I’ve checked strace on port 53:

sudo tcpdump -vvv -s 0 -l -n port 53
tcpdump: listening on wlp2s0, link-type EN10MB (Ethernet), capture size 262144 bytes
05:35:12.442852 IP (tos 0x0, ttl 64, id 48895, offset 0, flags [DF], proto UDP (17), length 60)
    192.168.1.116.59581 > 192.168.1.141.53: [bad udp cksum 0x848b -> 0x24d4!] 57480+ A? localtunnel.me. (32)
05:35:12.442904 IP (tos 0x0, ttl 64, id 48896, offset 0, flags [DF], proto UDP (17), length 60)
    192.168.1.116.59581 > 192.168.1.141.53: [bad udp cksum 0x848b -> 0xa6a5!] 24220+ AAAA? localtunnel.me. (32)
05:35:12.455301 IP (tos 0x0, ttl 64, id 47819, offset 0, flags [DF], proto UDP (17), length 76)
    192.168.1.141.53 > 192.168.1.116.59581: [udp sum ok] 57480 q: A? localtunnel.me. 1/0/0 localtunnel.me. [13m50s] A 138.197.63.247 (48)
05:35:12.465921 IP (tos 0x0, ttl 64, id 47820, offset 0, flags [DF], proto UDP (17), length 60)
    192.168.1.141.53 > 192.168.1.116.59581: [udp sum ok] 24220 q: AAAA? localtunnel.me. 0/0/0 (32)
05:35:12.522916 IP (tos 0x0, ttl 63, id 62222, offset 0, flags [DF], proto UDP (17), length 62)
    192.168.1.116.39734 > 10.0.0.2.53: [bad udp cksum 0xcc59 -> 0x9375!] 1710+ A? api.telegram.org. (34)
05:35:16.523303 IP (tos 0x0, ttl 63, id 16594, offset 0, flags [DF], proto UDP (17), length 62)
    192.168.1.116.53416 > 8.8.8.8.53: [bad udp cksum 0xd267 -> 0x57f5!] 1710+ A? api.telegram.org. (34)
05:35:16.543163 IP (tos 0x0, ttl 119, id 49810, offset 0, flags [none], proto UDP (17), length 78)
    8.8.8.8.53 > 192.168.1.116.53416: [udp sum ok] 1710 q: A? api.telegram.org. 1/0/0 api.telegram.org. [2m29s] A 149.154.167.220 (50)
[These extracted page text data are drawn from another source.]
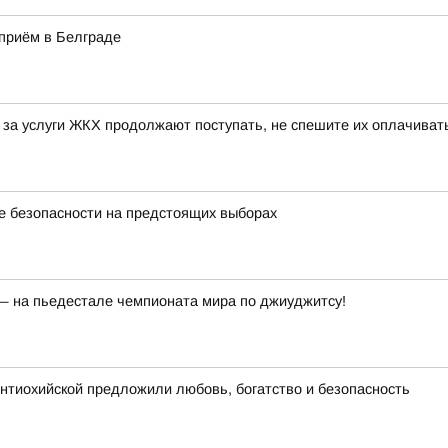
приём в Белграде
та за услуги ЖКХ продолжают поступать, не спешите их оплачива
е безопасности на предстоящих выборах
 — на пьедестале чемпионата мира по джиуджитсу!
нтиохийской предложили любовь, богатство и безопасность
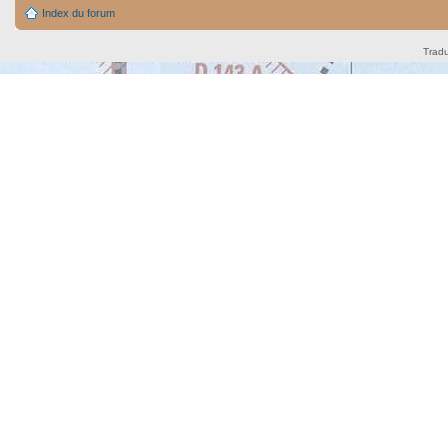
Index du forum
Tradu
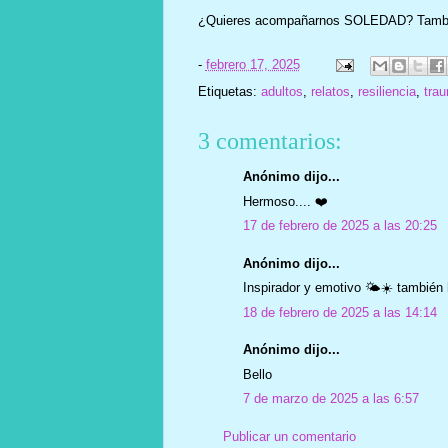
¿Quieres acompañarnos SOLEDAD? También 
-
febrero 17, 2025
Etiquetas:
adultos
,
relatos
,
resiliencia
,
tra
3 comentarios:
Anónimo dijo...
Hermoso.... ❤️
17 de febrero de 2025 a las 20:25
Anónimo dijo...
Inspirador y emotivo 🌤☀️ también
18 de febrero de 2025 a las 14:14
Anónimo dijo...
Bello
7 de marzo de 2025 a las 6:57
Publicar un comentario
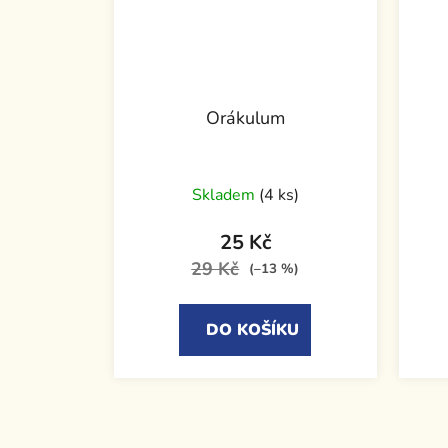
Orákulum
Skladem
(4 ks)
25 Kč
29 Kč
(–13 %)
DO KOŠÍKU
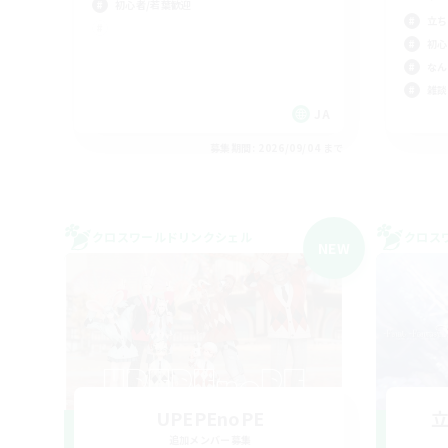
初心者/若葉歓迎
立ち
初心
なん
雑談
JA
募集期間: 2026/09/04 まで
クロスワールドリンクシェル
クロス
NEW
UPEPEnoPE
追加メンバー募集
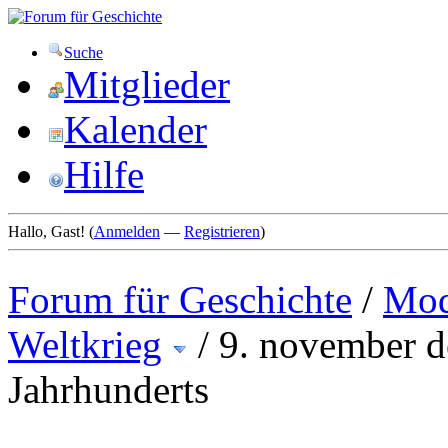
Suche
Mitglieder
Kalender
Hilfe
Hallo, Gast! (
Anmelden
—
Registrieren
)
Forum für Geschichte
/
Mod
Weltkrieg
/
9. november de
Jahrhunderts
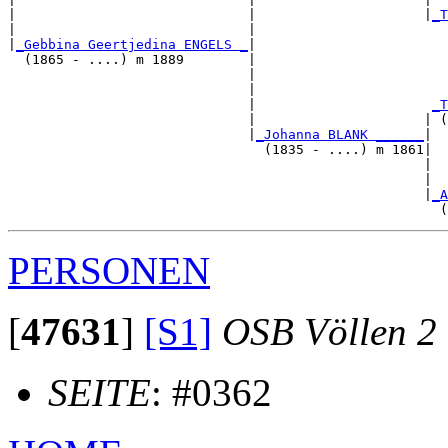
|                             |                     |
_T
|                             |                        
|
_Gebbina Geertjedina ENGELS _
|

  (1865 - ....) m 1889        |

                              |                        
                              |                        
                              |                      
_T
                              |                     | (
                              |
_Johanna BLANK ______
|

                                (1835 - ....) m 1861|

                                                    |  
                                                    |  
                                                    |
_A
PERSONEN
[
47631
]
[S1]
OSB Völlen 2
SEITE
: #0362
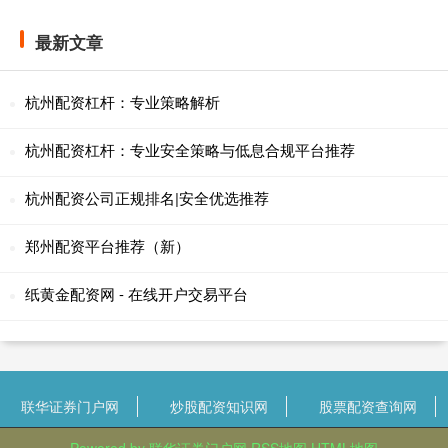
最新文章
杭州配资杠杆：专业策略解析
杭州配资杠杆：专业安全策略与低息合规平台推荐
杭州配资公司正规排名|安全优选推荐
郑州配资平台推荐（新）
纸黄金配资网 - 在线开户交易平台
联华证券门户网
炒股配资知识网
股票配资查询网
Powered by
联华证券门户网
RSS地图
HTML地图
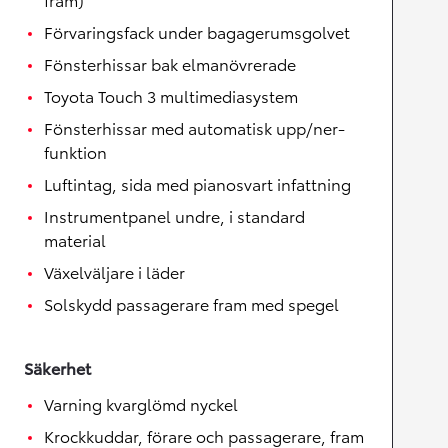
Förvaringsfack under bagagerumsgolvet
Fönsterhissar bak elmanövrerade
Toyota Touch 3 multimediasystem
Fönsterhissar med automatisk upp/ner-
funktion
Luftintag, sida med pianosvart infattning
Instrumentpanel undre, i standard
material
Växelväljare i läder
Solskydd passagerare fram med spegel
Säkerhet
Varning kvarglömd nyckel
Krockkuddar, förare och passagerare, fram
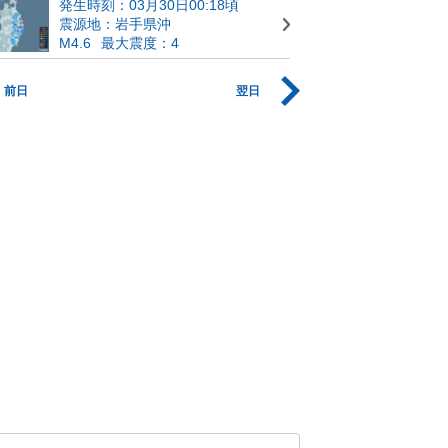
発生時刻：03月30日00:18頃
震源地：岩手県沖
M4.6
最大震度：4
前日
翌日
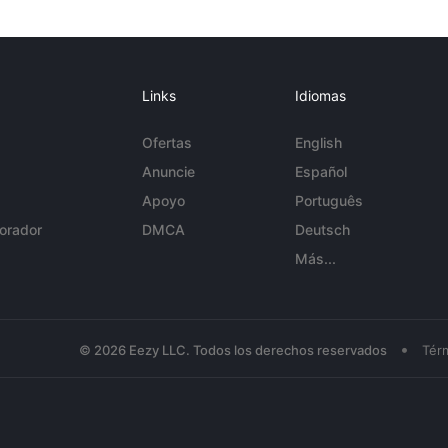
Links
Idiomas
Ofertas
English
Anuncie
Español
Apoyo
Português
orador
DMCA
Deutsch
Más...
•
© 2026 Eezy LLC. Todos los derechos reservados
Tér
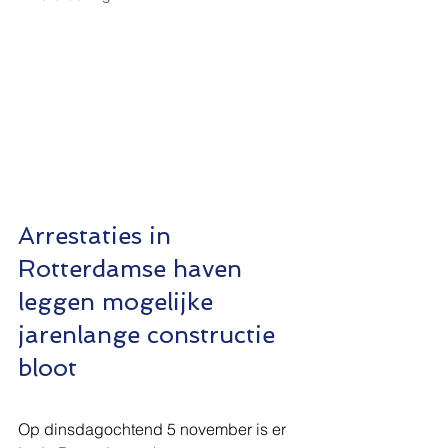
Arrestaties in 
Rotterdamse haven 
leggen mogelijke 
jarenlange constructie 
bloot
Op dinsdagochtend 5 november is er 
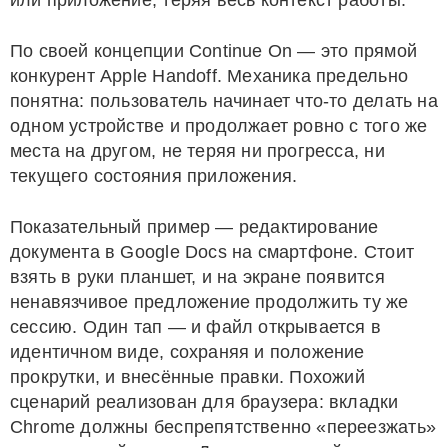
или приложение, теряя весь контекст работы.
По своей концепции Continue On — это прямой
конкурент Apple Handoff. Механика предельно
понятна: пользователь начинает что-то делать на
одном устройстве и продолжает ровно с того же
места на другом, не теряя ни прогресса, ни
текущего состояния приложения.
Показательный пример — редактирование
документа в Google Docs на смартфоне. Стоит
взять в руки планшет, и на экране появится
ненавязчивое предложение продолжить ту же
сессию. Один тап — и файл открывается в
идентичном виде, сохраняя и положение
прокрутки, и внесённые правки. Похожий
сценарий реализован для браузера: вкладки
Chrome должны беспрепятственно «переезжать»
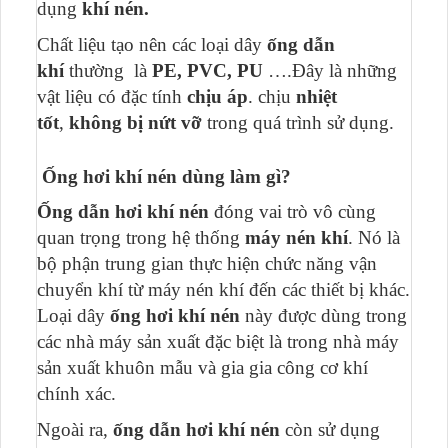
dụng
khí nén.
Chất liệu tạo nên các loại dây
ống dẫn
khí
thường là
PE, PVC, PU
….Đây là những
vật liệu có đặc tính
chịu áp
. chịu
nhiệt
tốt
,
không bị nứt vỡ
trong quá trình sử dụng.
Ống hơi khí nén dùng làm gì?
Ống dẫn hơi khí nén
đóng vai trò vô cùng
quan trọng trong hệ thống
máy nén khí
. Nó là
bộ phận trung gian thực hiện chức năng vận
chuyển khí từ máy nén khí đến các thiết bị khác.
Loại dây
ống hơi khí nén
này được dùng trong
các nhà máy sản xuất đặc biệt là trong nhà máy
sản xuất khuôn mẫu và gia gia công cơ khí
chính xác.
Ngoài ra,
ống dẫn hơi khí nén
còn sử dụng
Here I can see the AAAA? v6 request and then the timeout for the v4’s

Anyone come across this before and any ideas on how to fix? Im pretty stuck at this point with lots of conflicting info when searching.

Updates:

So I messed around with this some more today. I edited the containers resolv.conf to:

nameserver 8.8.4.4
options timeout:1

This allowed me to ping google.com and looks to be pretty instant. However, because the nameserver is not pointing to the default docker dns for my bridge network I cant get any connections to my other containers.

I’ve then made a few changes whilst the container was running to have the following resolv.conf

root@8f65fb4f4210:/etc# cat resolv.conf
nameserver 127.0.0.11
options timeout:1
nameserver 8.8.4.4

This results in a faster response (1.1second) instead of the 5, but its clear that this is due to the timeout I’ve added and also forcing the google dns to be ipv4 only.